かつてこの世界には、同種族でありながら、異なった能力を持つ者達が存在した。

聖なる力を宿す者を天使と呼び
魔なる力を宿す者を悪魔と呼んだ。

彼らは互いの権利をかけ、果てしない闘争を繰り広げた。
その戦いは熾烈を極め、世界の半分以上を焦土に変えてしまった…

幾億の夜が終わり、幾億の朝を迎え、この争いは終結する。

そして彼らは地上から姿を消し、彼らとよく似た短命の存在

人間

が繁栄するのであった。

世界歴2036年 天魔京
天使と悪魔が和解し、互いの平和を約束し、建造したと言い伝えられる都。

この世界で最大の規模を誇る都市であり、その周囲は屈強な壁で覆われている。
天使と悪魔の戦いが終焉したこの時代に何故、このような物が必要かと言うと、神話時代の戦争が残した負の遺産である

魔獣

と呼ばれる怪物が現在も跳梁跋扈しているからなのである。

天魔京ではここ数年、駆除師(セイバーズ)と呼ばれる職業が人気を集めていた。
仕事内容は主に魔獣駆除であるが、状況に応じて富豪の護衛をしたり、敵役の暗殺などを請け負うといった裏家業としての一面も持っている。


都市の中心地区に豪勢な建物があった。どうやらそこは店の様であり、看板には

万屋集団 木綿豆腐

と可愛らしい丸文字で書かれていた。
室内には、ピンク色を基調としたミニ丈のロリ巫女衣装で、足下はゴツい厚底の編上げミドルブーツと白と黒のボーダーラインのオーバーニーソックスで、パンク的要素を取り入れている個性的なスタイルの栗色で長髪の女性と、出目金の刺繍の入った、黒地に金の花魁の様なド派手な着物に両脇の腰の部分から大胆にスリットを入れ、歩く度に黒革のホットパンツとエナメル生地のピンヒールロングブーツをちらつかせる、前から見るとおかっぱ頭だが、後ろから見ると耳が出ていると言った珍妙な髪型に大ぶりな真紅のリボンを付けた、化粧の濃い女性が談笑していた。
「姫〜、今日ってお仕事入ってるっ?」
ロリ巫女は、反対側の全身鏡で自分の姿を確認する花魁に話しかける。
「いや、仕事は無いねぇ。それよか舞楽、ヨシモトタカシで化粧品半額だってさ」
花魁はテーブルに置かれたチラシをロリ巫女こと

安川 舞楽(やすかわ まいら)

に見せる。
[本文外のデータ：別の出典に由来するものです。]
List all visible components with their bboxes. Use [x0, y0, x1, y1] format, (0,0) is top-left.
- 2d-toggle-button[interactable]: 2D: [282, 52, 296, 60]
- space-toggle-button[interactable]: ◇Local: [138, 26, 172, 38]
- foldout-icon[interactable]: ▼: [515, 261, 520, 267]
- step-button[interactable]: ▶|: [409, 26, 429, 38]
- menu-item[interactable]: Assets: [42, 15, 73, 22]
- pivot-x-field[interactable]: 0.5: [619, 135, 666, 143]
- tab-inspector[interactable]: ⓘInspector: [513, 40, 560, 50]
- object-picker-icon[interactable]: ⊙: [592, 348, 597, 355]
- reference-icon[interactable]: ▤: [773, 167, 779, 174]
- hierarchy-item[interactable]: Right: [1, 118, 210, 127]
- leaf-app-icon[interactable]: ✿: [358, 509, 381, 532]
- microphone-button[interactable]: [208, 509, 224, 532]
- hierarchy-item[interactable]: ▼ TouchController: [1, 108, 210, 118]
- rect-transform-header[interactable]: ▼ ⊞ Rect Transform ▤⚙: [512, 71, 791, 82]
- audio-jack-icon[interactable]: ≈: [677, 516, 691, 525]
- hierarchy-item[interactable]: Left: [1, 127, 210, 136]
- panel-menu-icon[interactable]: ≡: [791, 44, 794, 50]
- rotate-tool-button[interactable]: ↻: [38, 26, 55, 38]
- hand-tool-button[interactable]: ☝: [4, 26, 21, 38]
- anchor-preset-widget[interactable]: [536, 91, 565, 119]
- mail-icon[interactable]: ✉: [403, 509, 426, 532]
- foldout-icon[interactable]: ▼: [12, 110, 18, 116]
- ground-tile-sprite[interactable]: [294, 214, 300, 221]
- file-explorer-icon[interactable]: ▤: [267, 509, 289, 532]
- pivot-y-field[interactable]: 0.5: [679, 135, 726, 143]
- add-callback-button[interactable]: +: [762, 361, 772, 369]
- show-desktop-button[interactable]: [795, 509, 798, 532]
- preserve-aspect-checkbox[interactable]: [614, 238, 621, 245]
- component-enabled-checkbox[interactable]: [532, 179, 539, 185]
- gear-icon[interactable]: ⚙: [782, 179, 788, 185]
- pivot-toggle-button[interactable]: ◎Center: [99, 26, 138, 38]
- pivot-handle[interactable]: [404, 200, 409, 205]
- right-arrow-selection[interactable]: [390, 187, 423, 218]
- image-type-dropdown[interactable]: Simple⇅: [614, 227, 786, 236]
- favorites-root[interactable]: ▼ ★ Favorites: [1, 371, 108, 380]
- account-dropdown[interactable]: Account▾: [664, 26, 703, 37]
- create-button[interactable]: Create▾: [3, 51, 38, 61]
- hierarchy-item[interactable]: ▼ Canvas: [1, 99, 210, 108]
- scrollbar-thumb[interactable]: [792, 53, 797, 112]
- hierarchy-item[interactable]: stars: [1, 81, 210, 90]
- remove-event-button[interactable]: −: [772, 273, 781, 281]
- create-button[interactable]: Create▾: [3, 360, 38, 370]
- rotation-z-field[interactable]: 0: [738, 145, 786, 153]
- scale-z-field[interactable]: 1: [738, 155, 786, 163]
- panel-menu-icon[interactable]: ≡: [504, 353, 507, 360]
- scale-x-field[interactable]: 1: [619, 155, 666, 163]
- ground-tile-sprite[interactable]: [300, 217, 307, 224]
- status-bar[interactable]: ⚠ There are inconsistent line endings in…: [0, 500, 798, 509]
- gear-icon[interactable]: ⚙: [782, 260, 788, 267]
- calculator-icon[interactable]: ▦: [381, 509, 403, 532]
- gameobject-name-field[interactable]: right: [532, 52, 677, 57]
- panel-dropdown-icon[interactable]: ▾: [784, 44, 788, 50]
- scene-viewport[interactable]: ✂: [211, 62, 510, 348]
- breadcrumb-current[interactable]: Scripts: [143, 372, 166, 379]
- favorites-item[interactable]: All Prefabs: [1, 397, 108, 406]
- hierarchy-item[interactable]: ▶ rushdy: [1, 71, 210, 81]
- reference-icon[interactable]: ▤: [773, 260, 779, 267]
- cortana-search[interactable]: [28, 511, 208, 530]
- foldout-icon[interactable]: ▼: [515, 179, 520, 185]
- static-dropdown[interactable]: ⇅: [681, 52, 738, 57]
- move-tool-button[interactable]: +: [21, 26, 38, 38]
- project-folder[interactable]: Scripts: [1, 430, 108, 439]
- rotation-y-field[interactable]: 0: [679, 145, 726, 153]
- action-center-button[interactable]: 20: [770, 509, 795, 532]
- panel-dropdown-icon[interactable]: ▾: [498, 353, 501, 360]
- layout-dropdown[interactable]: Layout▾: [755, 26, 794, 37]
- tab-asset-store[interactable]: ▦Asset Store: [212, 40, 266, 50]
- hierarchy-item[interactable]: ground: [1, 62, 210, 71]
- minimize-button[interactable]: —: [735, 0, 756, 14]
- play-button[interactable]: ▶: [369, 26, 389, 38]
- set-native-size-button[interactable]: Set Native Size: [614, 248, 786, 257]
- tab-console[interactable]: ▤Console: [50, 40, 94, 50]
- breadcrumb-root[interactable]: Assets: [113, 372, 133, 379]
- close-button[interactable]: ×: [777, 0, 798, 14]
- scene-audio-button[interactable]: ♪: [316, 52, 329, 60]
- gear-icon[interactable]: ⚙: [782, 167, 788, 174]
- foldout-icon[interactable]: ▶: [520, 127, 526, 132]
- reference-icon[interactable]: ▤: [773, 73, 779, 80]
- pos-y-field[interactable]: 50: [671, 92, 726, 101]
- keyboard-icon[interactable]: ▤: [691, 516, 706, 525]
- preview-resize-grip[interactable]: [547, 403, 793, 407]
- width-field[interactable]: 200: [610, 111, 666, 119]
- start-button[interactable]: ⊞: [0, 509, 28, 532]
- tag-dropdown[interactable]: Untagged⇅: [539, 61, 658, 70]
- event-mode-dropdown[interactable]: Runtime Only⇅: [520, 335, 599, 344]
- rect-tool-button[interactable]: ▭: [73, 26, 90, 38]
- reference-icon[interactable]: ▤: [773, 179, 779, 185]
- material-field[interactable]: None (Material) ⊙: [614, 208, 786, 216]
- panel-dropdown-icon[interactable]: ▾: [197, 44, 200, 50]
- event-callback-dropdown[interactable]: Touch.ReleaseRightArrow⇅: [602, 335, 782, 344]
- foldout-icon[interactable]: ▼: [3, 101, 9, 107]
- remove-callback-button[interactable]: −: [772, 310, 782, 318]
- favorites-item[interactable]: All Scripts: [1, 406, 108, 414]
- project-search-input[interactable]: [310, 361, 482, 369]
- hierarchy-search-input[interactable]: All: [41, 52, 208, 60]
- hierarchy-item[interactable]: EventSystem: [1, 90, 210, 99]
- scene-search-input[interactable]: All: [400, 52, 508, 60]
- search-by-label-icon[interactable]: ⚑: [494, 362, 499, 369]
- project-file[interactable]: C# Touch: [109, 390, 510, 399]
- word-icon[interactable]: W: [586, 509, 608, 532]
すると舞楽は服の裾から電卓と財布を取り出し、何やら計算を始める。
「う〜ん、安いんだけど…私は遠慮するわっ」
財布の中身が寂しいのか、溜め息を吐きながら誘いを断る。
「ふぅん、何ならアタシがおごったげよっか?」
その言葉に彼女は目を輝かせる。
「やったぁっ!!持つべきモノはオカマの友人ねっ!」
彼女の言葉を聞いて、花魁は引きつった笑顔を見せる。
「アタシはオカマじゃなくてヴィジュアル侍だって言ってんでしょっ!!」
彼女の言葉が示す通り、姫と呼ばれているこの人物は

皇 雪千代(すめらぎ ゆきちよ)

と言う、正真正銘の男である。何故女装をしているのかは、当人曰く

美しい存在(もの)は何を着ても似合う

といった美意識過剰な理屈からなのだそうだ…
雪千代が頬を膨らまし、自分の持論を展開しようとしたその時、正面玄関を開け、薄青の軍服の様な衣装を着た濃緑の長髪の大男と、薄青のストレートロングヘアに薄緑のベレー帽をちょこんと乗せ、薄青のパーカーにジーンズホットパンツ、黒の厚底ショートブーツといった、一見すると特撮ヒロインか幼児コスプレの様な姿をした小柄の女性が入って来た。
「んっ?何だか楽しそうだな」
大男は買い物袋を床に下ろすと、来客用のソファーに腰掛け、タバコを吹かし始める。
「さっき薬局で安売りしてたからぁ、いっぱい買い込んで来ちゃったぁ」
間延びした口調で彼女は、ビニール袋から二人が購入しようとしていた化粧品類を取り出すと、丁寧にテーブル上に並べる。
「グッジョブ!」X2
雪千代と舞楽は我先にと化粧品類に群がった。
「…お主らは子供か」
溜め息を吐きながらその光景を見守る大男の名は

ギィティール・ラインベルグ

と言う。人間に見えるが、その正体は天の国を追放された堕天使である。
そして、傍らにたたずむ女性は

ミルフィー・ランフォード

と言う名の天使である。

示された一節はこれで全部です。